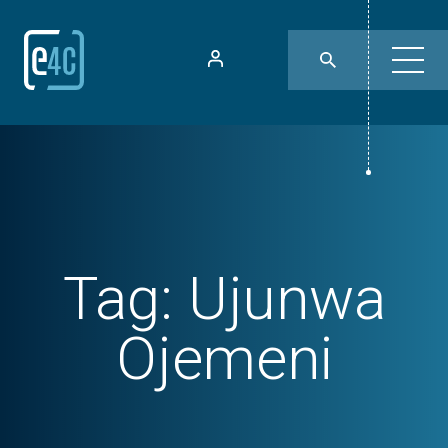
Tag:
Ujunwa
Ojemeni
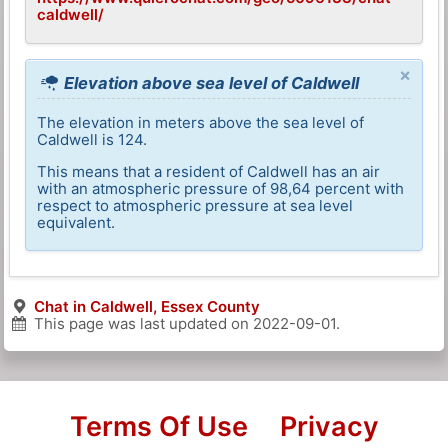
caldwell/
×
Elevation above sea level of Caldwell
The elevation in meters above the sea level of
Caldwell is 124.
This means that a resident of Caldwell has an air
with an atmospheric pressure of 98,64 percent with
respect to atmospheric pressure at sea level
equivalent.
Chat in Caldwell, Essex County
This page was last updated on
2022-09-01
.
Terms Of Use
Privacy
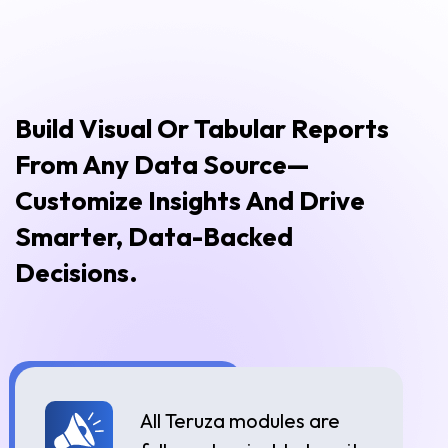
Build Visual Or Tabular Reports
From Any Data Source—
Customize Insights And Drive
Smarter, Data-Backed
Decisions.
All Teruza modules are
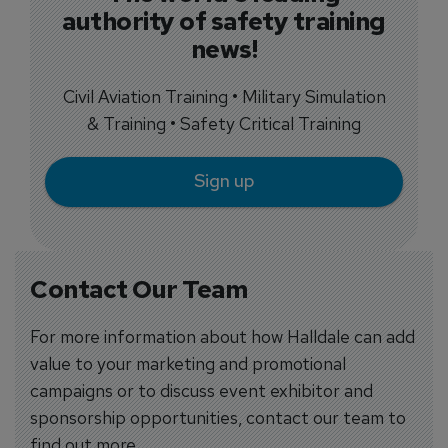
authority of safety training
news!
Civil Aviation Training • Military Simulation
& Training • Safety Critical Training
Sign up
Contact Our Team
For more information about how Halldale can add
value to your marketing and promotional
campaigns or to discuss event exhibitor and
sponsorship opportunities, contact our team to
find out more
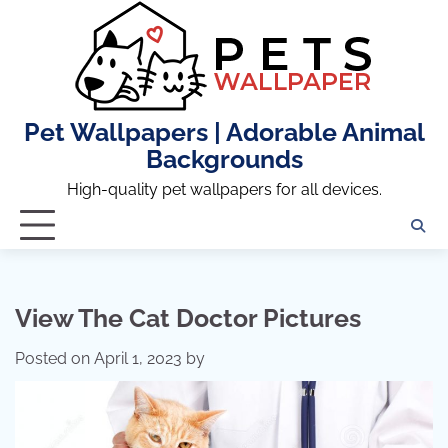
Skip
to
content
Pet Wallpapers | Adorable Animal
Backgrounds
High-quality pet wallpapers for all devices.
View The Cat Doctor Pictures
Posted on
April 1, 2023
by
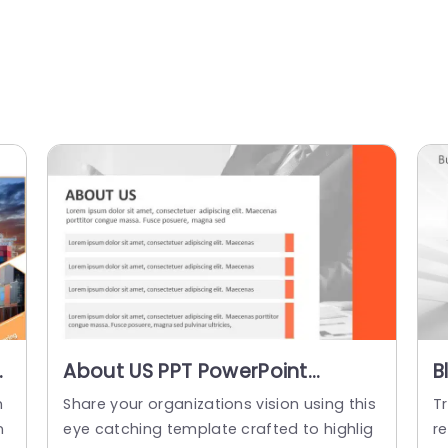
About US PPT PowerPoint
B
Template
B
m
Share your organizations vision using this
T
T
n
eye catching template crafted to highlig
re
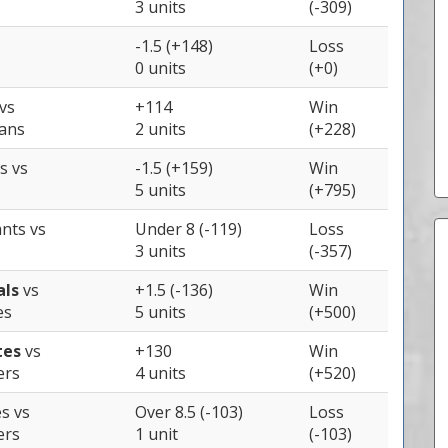
3 units
(-309)
-1.5 (+148)
Loss
0 units
(+0)
vs
+114
Win
ians
2 units
(+228)
ys
vs
-1.5 (+159)
Win
5 units
(+795)
ants
vs
Under 8 (-119)
Loss
3 units
(-357)
als
vs
+1.5 (-136)
Win
es
5 units
(+500)
tes
vs
+130
Win
ers
4 units
(+520)
es
vs
Over 8.5 (-103)
Loss
ers
1 unit
(-103)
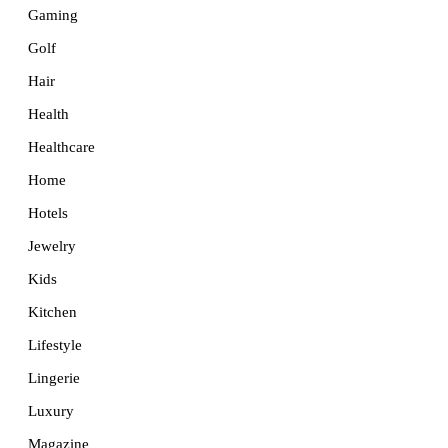
Gaming
Golf
Hair
Health
Healthcare
Home
Hotels
Jewelry
Kids
Kitchen
Lifestyle
Lingerie
Luxury
Magazine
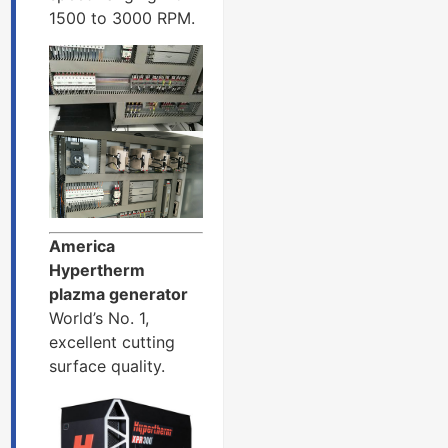
1500 to 3000 RPM.
America
Hypertherm
plazma generator
World’s No. 1,
excellent cutting
surface quality.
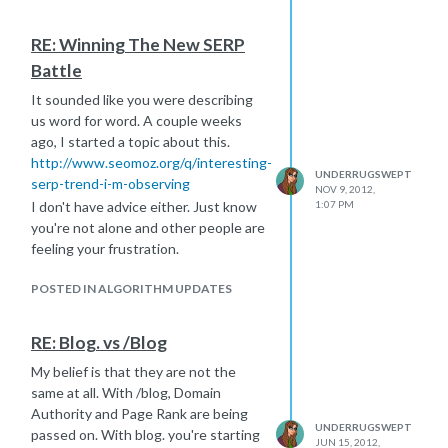
RE: Winning The New SERP
Battle
It sounded like you were describing
us word for word. A couple weeks
ago, I started a topic about this.
http://www.seomoz.org/q/interesting-
UNDERRUGSWEPT
serp-trend-i-m-observing
NOV 9, 2012,
I don't have advice either. Just know
1:07 PM
you're not alone and other people are
feeling your frustration.
POSTED IN ALGORITHM UPDATES
RE: Blog. vs /Blog
My belief is that they are not the
same at all. With /blog, Domain
Authority and Page Rank are being
UNDERRUGSWEPT
passed on. With blog. you're starting
JUN 15, 2012,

◆ ◆ ◆ ◆ ◆

### Brief:
Looking at the material above, please state how many lines include the string "Data", and give only that number.

### Task output:
2